I needed to reset for two reasons. First, I’m a full time professor at a local community college here in Charlotte (the best one obviously – Central Piedmont Community College), and I have a 10-month contract. Between the teaching and the grading and the responsibilities, I always need some time to step back and reset. Additionally, this year, we bought a house in February (which you can read about here, too), and since we bought the house, I feel like I just keep pouring out money, and my thought process has been simply, That sounds like a good idea; let’s see if it works.
After all, it’s like Marilynne Robinson wrote, “When things are taking their ordinary course, it is hard to remember what matters” (Gilead).
So I budgeted my money for this summer; I didn’t save enough to not have to teach, but I did save enough to choose how much I wanted to teach. I chose to teach less than usual and to be a little more broke than usual.
I just wanted to be conscious again, especially about my teaching and my spending habits.
I also wanted to pay attention to how I spend my time a little more. Annie Dillard says, “The way we spend our days is the way we spend our lives,” and, man, that is so true. This is tricky because it means that I wanted to make more room in my life for creating: writing, decorating, diy-ing, maybe even crafting and painting projects.
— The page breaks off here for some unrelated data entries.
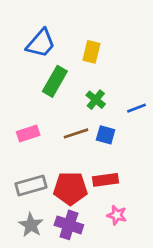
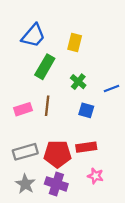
brown line: (76, 133) -> (47, 106), moved, turned -66

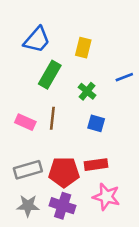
blue line: (112, 89) -> (124, 77), moved
pink rectangle: (23, 109) -> (25, 122), turned 42
pink star: (95, 176) -> (106, 197), size x1.5
gray star: (25, 184) -> (28, 206), turned -30

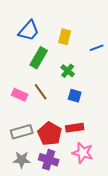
blue line: (124, 77) -> (97, 48), moved
brown line: (52, 118) -> (41, 92), turned -42
red pentagon: (64, 172) -> (50, 134), turned 30

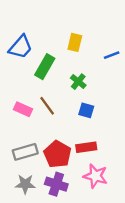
blue trapezoid: (29, 31) -> (21, 47), moved

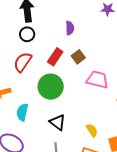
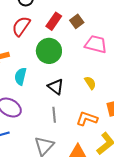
yellow semicircle: (92, 130) -> (90, 83), moved

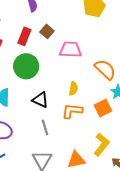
yellow semicircle: (90, 83) -> (73, 89), turned 56
orange L-shape: (87, 119) -> (72, 111), moved

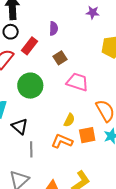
red rectangle: (24, 36) -> (30, 46), moved
black triangle: (40, 100) -> (20, 126), moved
orange square: (103, 108) -> (87, 135), moved

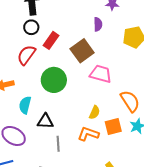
purple semicircle: (54, 28) -> (98, 24), moved
brown square: (60, 58) -> (82, 51), size x1.6
black triangle: (20, 126) -> (45, 121), turned -36

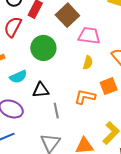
cyan semicircle: (25, 105) -> (18, 77), turned -120
yellow semicircle: (95, 112) -> (88, 63), moved

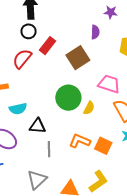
pink trapezoid: (89, 36) -> (109, 84), moved
green circle: (43, 48) -> (68, 98), moved
orange square: (109, 86) -> (103, 146), moved, turned 36

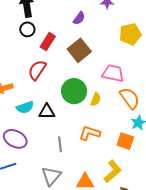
purple semicircle: (95, 32) -> (79, 18), moved, turned 40
red semicircle: (22, 59) -> (37, 70), moved
black triangle: (37, 126) -> (47, 112), moved
orange square: (103, 146) -> (125, 141), moved

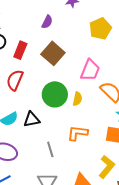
pink trapezoid: (113, 73) -> (90, 70), turned 110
I also wanted to be a little more deliberate and smart about my triathlon training. And I wanted to sit and enjoy my time with the pups, read a lot of good books, and cook some delicious meals.
I say this like I’m not one of the most self-reflective, conscious, and deliberate people I know, like I don’t make time for what I love from August to May, like I’m not a conscious-consumer or a good teacher. I know I am all of those things, but I wanted to use my less-structured time this summer to get into a rhythm or habit of doing that well. After all, Gretchen Rubin writes, “What you do every day matters more than what you do once in awhile,” and I wanted to make sure what I do every day is what matters.
So did I do it? Yes!
And here’s really what I learned:
- If you take on less when you don’t have to, that frees you up for the opportunity to help out. I have to admit that I did end up teaching a little more than I wanted to, but the best part about not taking on too much or too many classes was that when my colleagues needed help to teach a class that lost an instructor this summer, I was able to step in and team-teach the class with them. And it was fun! I framed it in my mind as teaching all of my best lessons in two weeks; who wouldn’t want to teach all of their favorite lessons in two weeks!?
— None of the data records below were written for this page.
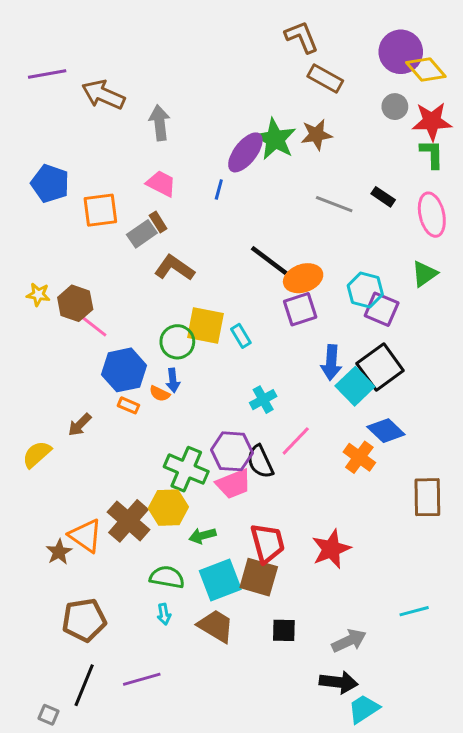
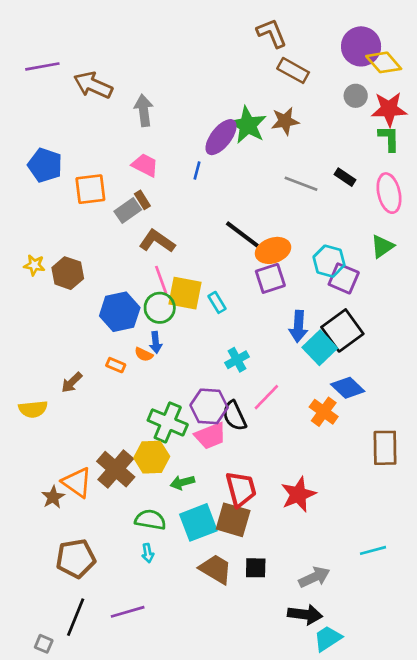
pink line: (93, 326) -> (161, 280), moved, turned 32
blue hexagon: (124, 370) -> (120, 312), moved
yellow semicircle: (37, 454) -> (33, 409), turned -144
brown trapezoid: (216, 626) -> (216, 569), moved

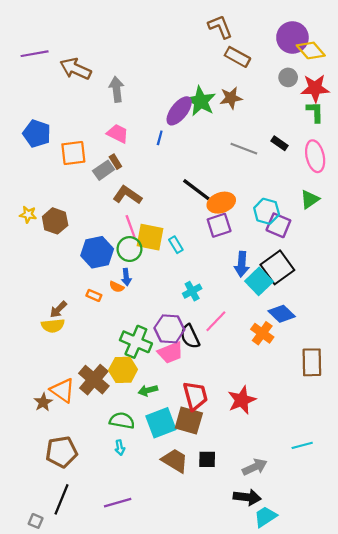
yellow semicircle: (33, 409) -> (53, 326), moved
purple line: (128, 612) -> (118, 503), moved

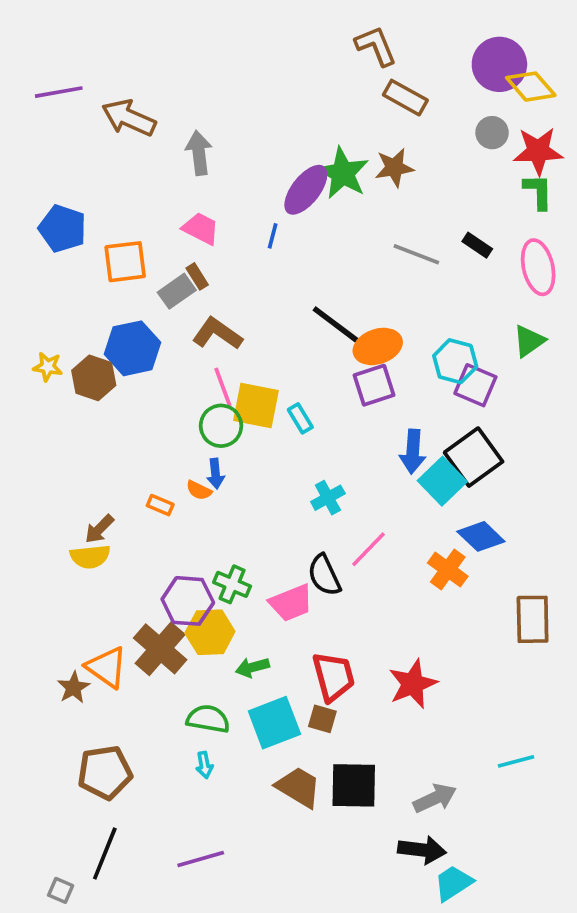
blue hexagon: (97, 252) -> (132, 348), moved
purple hexagon: (169, 329) -> (188, 601), moved
green cross: (136, 342) -> (232, 584), size x0.7
brown square: (189, 421) -> (322, 719), size x0.6
black square: (207, 459) -> (354, 785), size x1.6

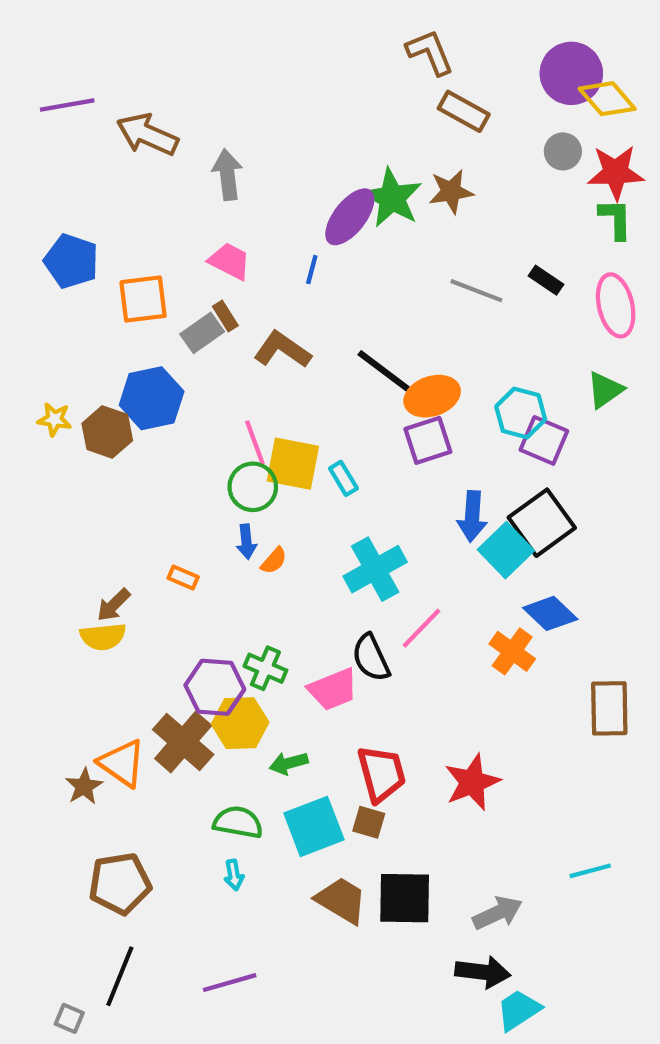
brown L-shape: (217, 334) -> (282, 350), moved
orange semicircle: (199, 490) -> (274, 561), moved, turned -75
cyan cross: (328, 498) -> (375, 569), size x1.6

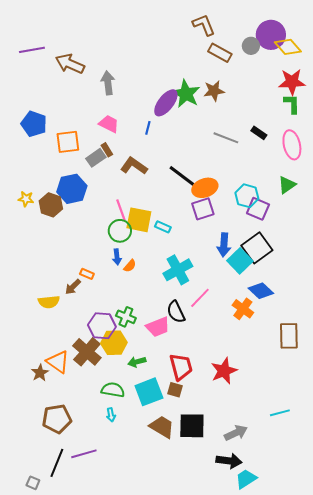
gray circle: (563, 151) -> (251, 46), moved
cyan rectangle: (343, 478) -> (163, 227), turned -35
brown arrow: (114, 605) -> (73, 287), moved
purple line: (230, 983) -> (84, 454), moved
- Switching the laundry doesn’t matter. I am a creature of routine. I have real OCD, and although I’m always fighting obsessive habits, routines keep my anxiety at bay. However, I learned this summer that sometimes I have to be a little better at foregoing routines to spend time with the people who are important to me. This means not switching the laundry or running the dishwasher or wiping down the counters, but instead meeting my friends who I haven’t seen in months for drinks.
- Everyone wants to give you advice, and that’s really frustrating. As far as triathlon training goes, I said I wanted to train smarter. So I asked a lot of people for advice. Everyone gives advice that’s expensive. And usually that expensive advice is easier than something free. Your run isn’t where it should be? Try these shoes. Instead, ask one or two people who really care about you for advice. I asked my dad what his one piece of advice would be, with the caveat that if it cost money, he’d have to consider giving it to me, and he said to lose weight. And he’s right, but that’s not easy advice to give or an easy thing to accomplish.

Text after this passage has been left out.